= WHAT YOU HAVE TO DO =
Every entry must be echoed exactly.

= DATA EXCERPTS =
^^^^^^^^
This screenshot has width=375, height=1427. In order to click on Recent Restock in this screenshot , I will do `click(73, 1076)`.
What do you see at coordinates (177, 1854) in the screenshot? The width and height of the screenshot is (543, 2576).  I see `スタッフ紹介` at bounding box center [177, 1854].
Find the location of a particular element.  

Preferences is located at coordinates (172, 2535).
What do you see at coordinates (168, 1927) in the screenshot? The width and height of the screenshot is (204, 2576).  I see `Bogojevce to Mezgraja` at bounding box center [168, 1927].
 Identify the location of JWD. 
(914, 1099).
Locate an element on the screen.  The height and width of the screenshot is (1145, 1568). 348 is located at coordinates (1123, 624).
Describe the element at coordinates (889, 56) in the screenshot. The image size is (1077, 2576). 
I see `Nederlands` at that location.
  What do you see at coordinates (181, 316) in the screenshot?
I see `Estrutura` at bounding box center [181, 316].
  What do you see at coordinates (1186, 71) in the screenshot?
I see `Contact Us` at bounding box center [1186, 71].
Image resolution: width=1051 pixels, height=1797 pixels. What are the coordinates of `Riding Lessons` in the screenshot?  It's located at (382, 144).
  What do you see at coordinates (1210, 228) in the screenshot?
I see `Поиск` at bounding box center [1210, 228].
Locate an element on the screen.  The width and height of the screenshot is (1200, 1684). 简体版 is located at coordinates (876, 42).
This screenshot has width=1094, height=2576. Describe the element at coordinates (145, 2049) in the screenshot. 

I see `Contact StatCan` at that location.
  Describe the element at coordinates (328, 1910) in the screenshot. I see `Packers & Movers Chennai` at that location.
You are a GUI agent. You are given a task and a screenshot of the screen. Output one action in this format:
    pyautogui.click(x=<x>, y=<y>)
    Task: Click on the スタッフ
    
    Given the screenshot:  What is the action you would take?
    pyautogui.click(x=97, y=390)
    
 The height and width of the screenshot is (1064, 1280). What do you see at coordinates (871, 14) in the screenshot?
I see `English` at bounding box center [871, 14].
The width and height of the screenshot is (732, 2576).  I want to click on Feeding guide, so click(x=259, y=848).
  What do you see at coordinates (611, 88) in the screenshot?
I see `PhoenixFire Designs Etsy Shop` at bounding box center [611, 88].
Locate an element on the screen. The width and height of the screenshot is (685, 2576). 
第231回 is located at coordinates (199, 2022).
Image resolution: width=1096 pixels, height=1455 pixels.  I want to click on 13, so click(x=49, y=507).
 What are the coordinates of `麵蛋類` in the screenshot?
^^^^^^^^
= EXERCISE OUTPUT =
This screenshot has width=375, height=1427. In order to click on Recent Restock in this screenshot , I will do `click(73, 1076)`.
What do you see at coordinates (177, 1854) in the screenshot? The width and height of the screenshot is (543, 2576).  I see `スタッフ紹介` at bounding box center [177, 1854].
Find the location of a particular element.  

Preferences is located at coordinates (172, 2535).
What do you see at coordinates (168, 1927) in the screenshot? The width and height of the screenshot is (204, 2576).  I see `Bogojevce to Mezgraja` at bounding box center [168, 1927].
 Identify the location of JWD. 
(914, 1099).
Locate an element on the screen.  The height and width of the screenshot is (1145, 1568). 348 is located at coordinates (1123, 624).
Describe the element at coordinates (889, 56) in the screenshot. The image size is (1077, 2576). 
I see `Nederlands` at that location.
  What do you see at coordinates (181, 316) in the screenshot?
I see `Estrutura` at bounding box center [181, 316].
  What do you see at coordinates (1186, 71) in the screenshot?
I see `Contact Us` at bounding box center [1186, 71].
Image resolution: width=1051 pixels, height=1797 pixels. What are the coordinates of `Riding Lessons` in the screenshot?  It's located at (382, 144).
  What do you see at coordinates (1210, 228) in the screenshot?
I see `Поиск` at bounding box center [1210, 228].
Locate an element on the screen.  The width and height of the screenshot is (1200, 1684). 简体版 is located at coordinates (876, 42).
This screenshot has width=1094, height=2576. Describe the element at coordinates (145, 2049) in the screenshot. 

I see `Contact StatCan` at that location.
  Describe the element at coordinates (328, 1910) in the screenshot. I see `Packers & Movers Chennai` at that location.
You are a GUI agent. You are given a task and a screenshot of the screen. Output one action in this format:
    pyautogui.click(x=<x>, y=<y>)
    Task: Click on the スタッフ
    
    Given the screenshot:  What is the action you would take?
    pyautogui.click(x=97, y=390)
    
 The height and width of the screenshot is (1064, 1280). What do you see at coordinates (871, 14) in the screenshot?
I see `English` at bounding box center [871, 14].
The width and height of the screenshot is (732, 2576).  I want to click on Feeding guide, so click(x=259, y=848).
  What do you see at coordinates (611, 88) in the screenshot?
I see `PhoenixFire Designs Etsy Shop` at bounding box center [611, 88].
Locate an element on the screen. The width and height of the screenshot is (685, 2576). 
第231回 is located at coordinates (199, 2022).
Image resolution: width=1096 pixels, height=1455 pixels.  I want to click on 13, so click(x=49, y=507).
 What are the coordinates of `麵蛋類` in the screenshot?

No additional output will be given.